Pakistani passenger train

The Green Line is an express train operated daily by Pakistan Railways between Karachi and Islamabad (Margalla railway station). It is the flagship rail of the organization and has the highest passage priority. The train takes approximately 21 hours to cover a published distance of 1521 km, traveling along a stretch of the Karachi–Peshawar Railway Line.
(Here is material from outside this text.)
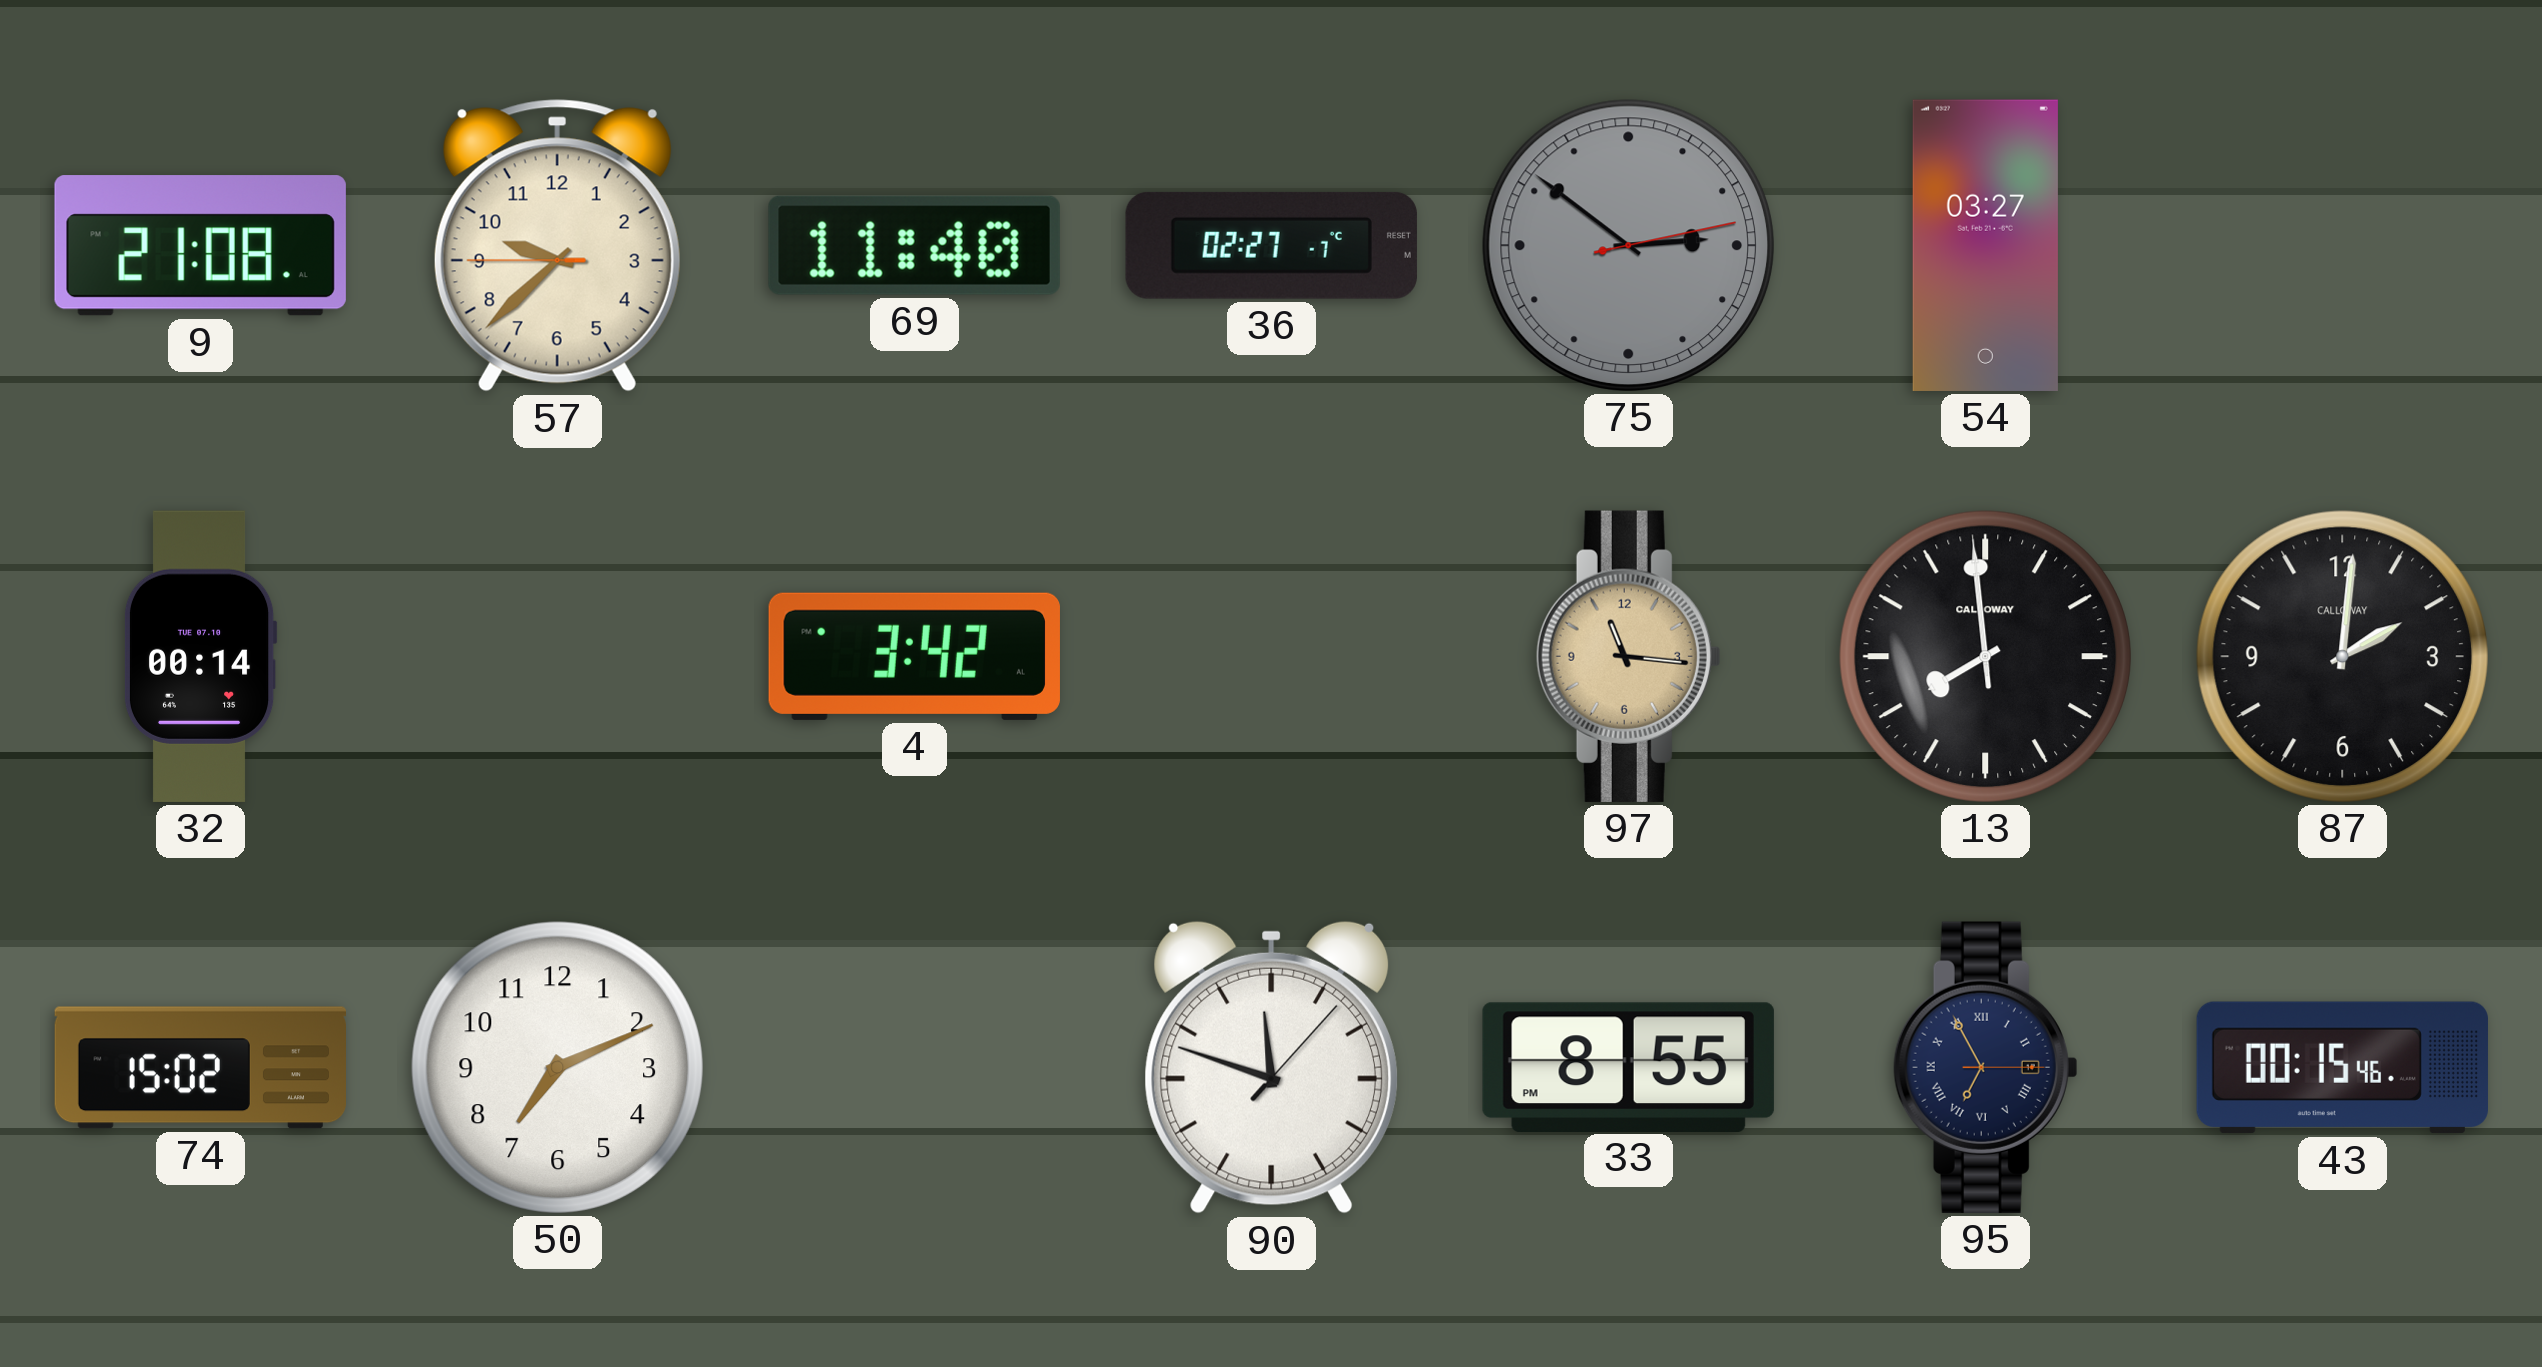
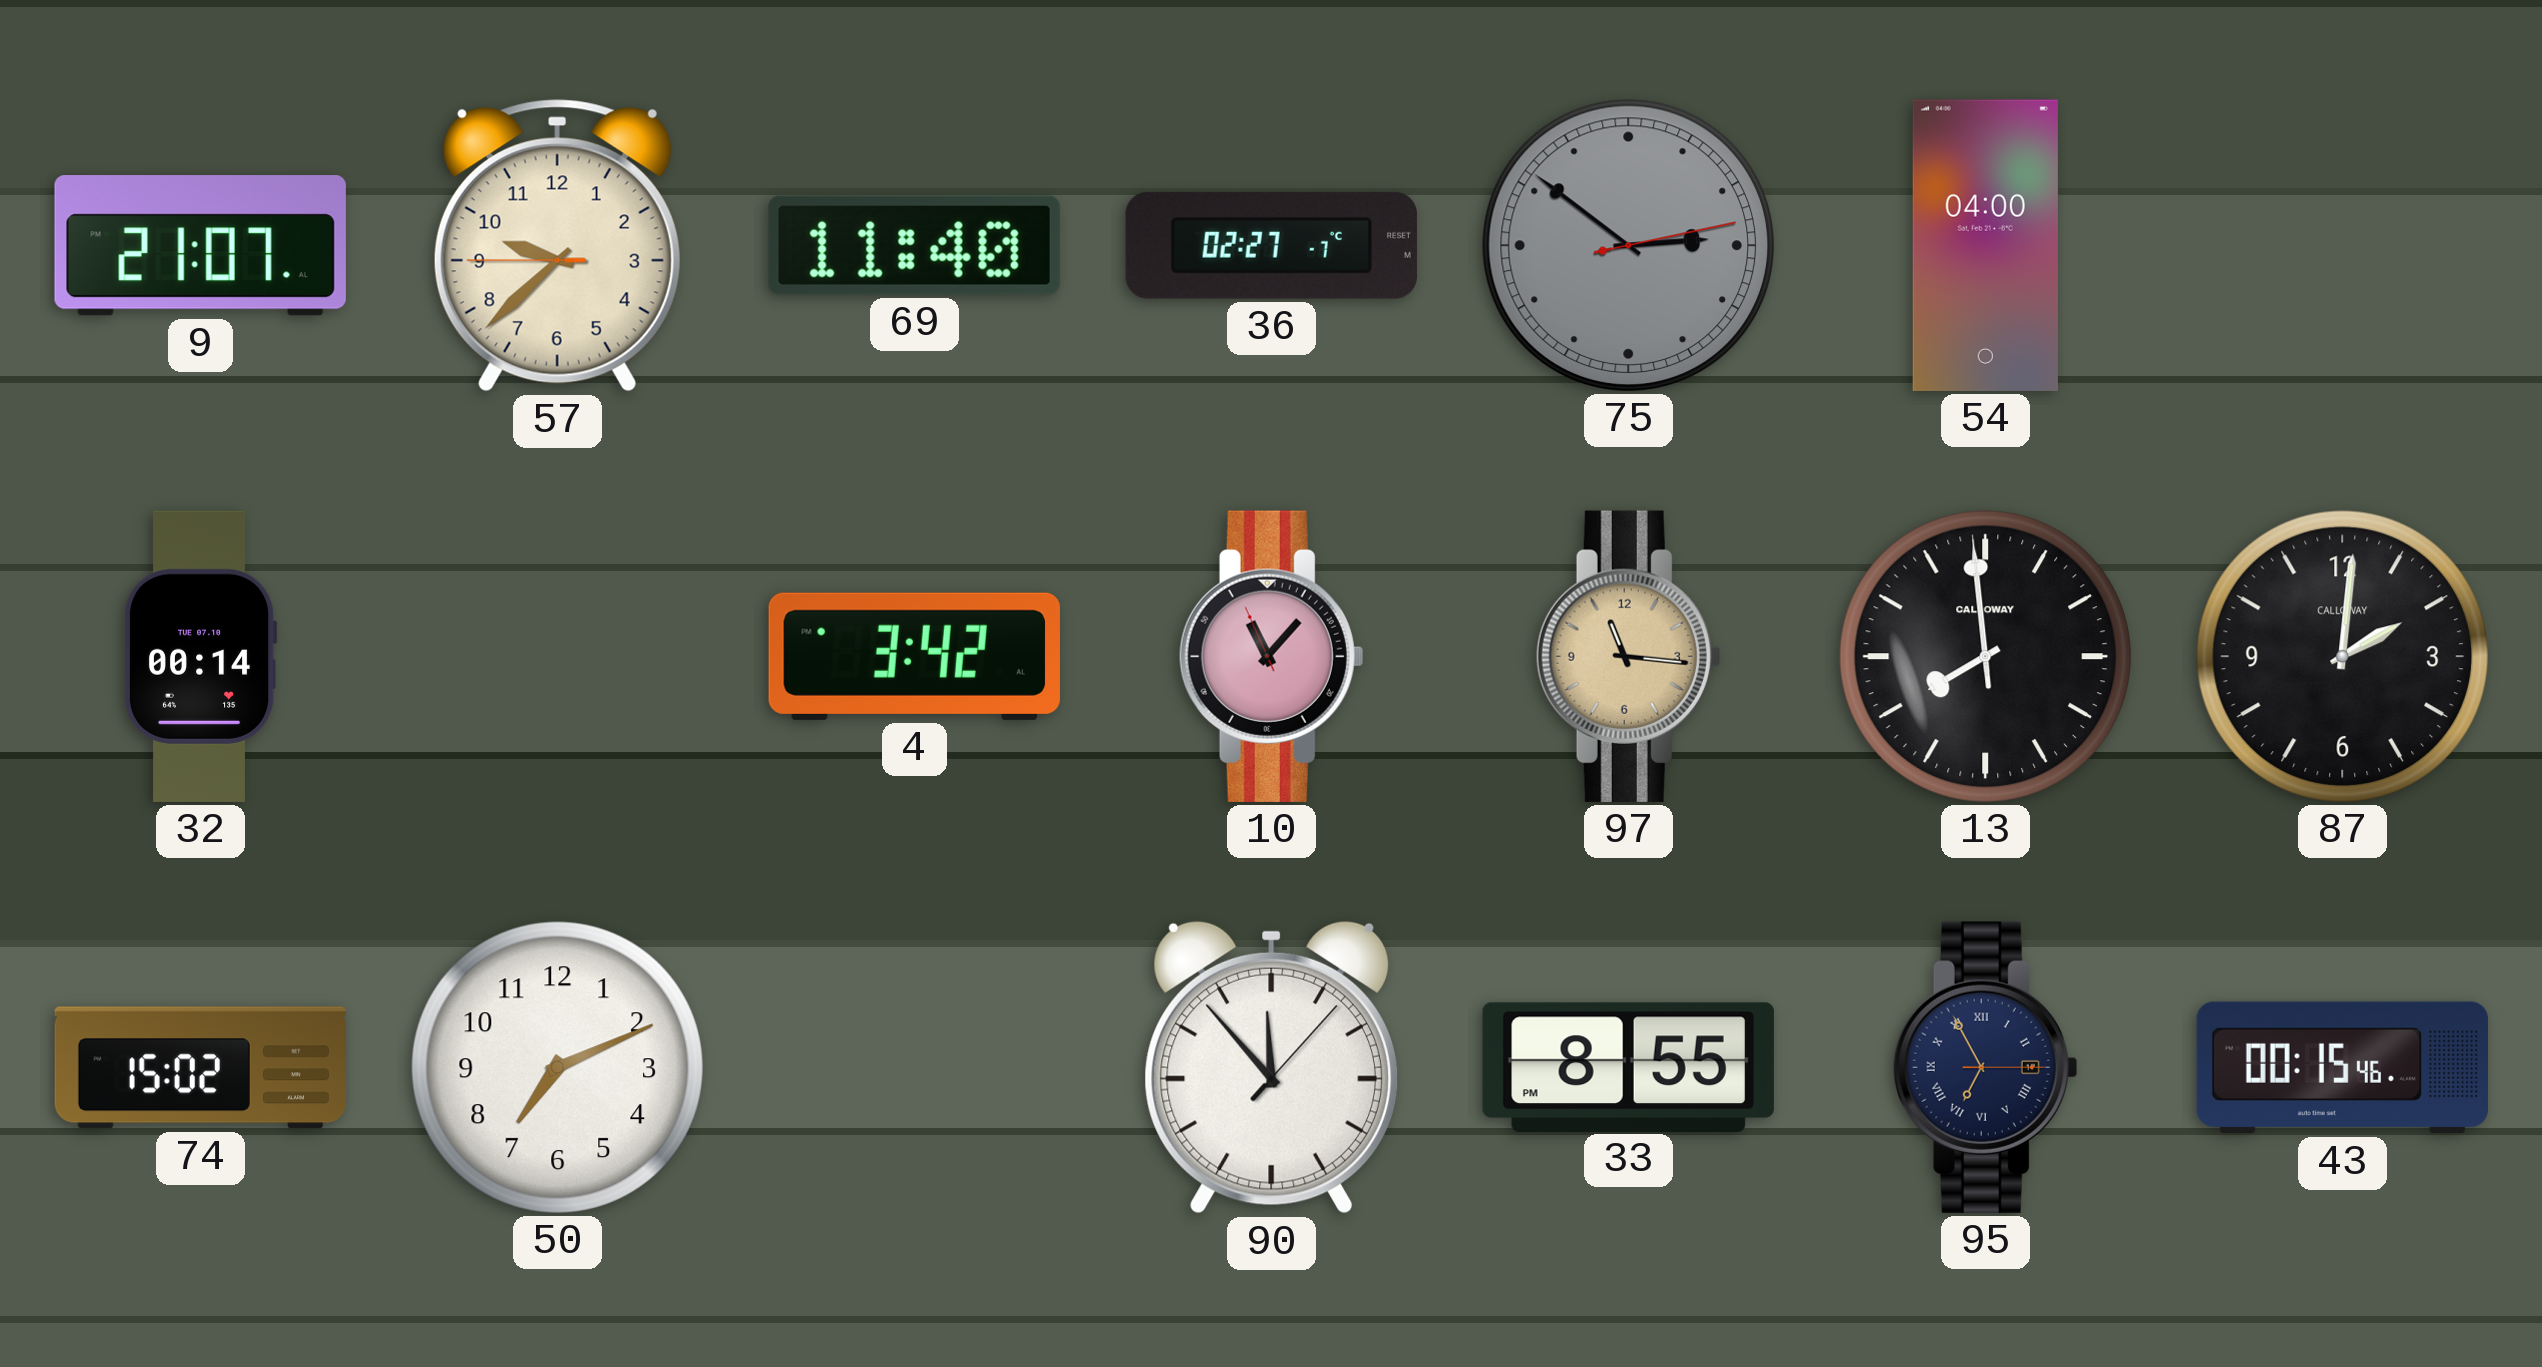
9: 21:08 -> 21:07
54: 03:27 -> 04:00
10: none -> 11:06
90: 11:48 -> 11:53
It was inaugurated by Mian Muhammad Nawaz Sharif on 15 May 2015 at Islamabad railway station.

==Route==
- Karachi Cantonment–Islamabad via Karachi–Peshawar Railway Line

==Station stops==
- Karachi Cantonment
- Drigh Road
- Hyderabad Junction
- Rohri Junction
- Bahawalpur
- Khanewal Junction
- Lahore Kot Lakhpat Junction
- Chaklala
- Rawalpindi
- Islamabad

==Equipment ==
The train has Economy Class, AC Standard, AC Business and Parlour Car accommodations.

==Suspension==
In the wake of the 2022 Pakistan Floods, the train's operations were suspended from 27 August 2022. With floodwater receding and rehabilitation of effected train tracks completing, Pakistan Railway announced they would resume the Green Line's operations in December 2022.

==2022 Upgrades==
On 28 November 2022, 46 high-speed coaches were delivered to Pakistan Railways by the China Railway Construction Corporation as per an agreement signed in 2021. These more modern coaches were first employed in the Green Line.

==Reinauguration==
Green Line Express was re-inaugurated by Prime Minister of Pakistan Shehbaz Sharif on 27 January 2023.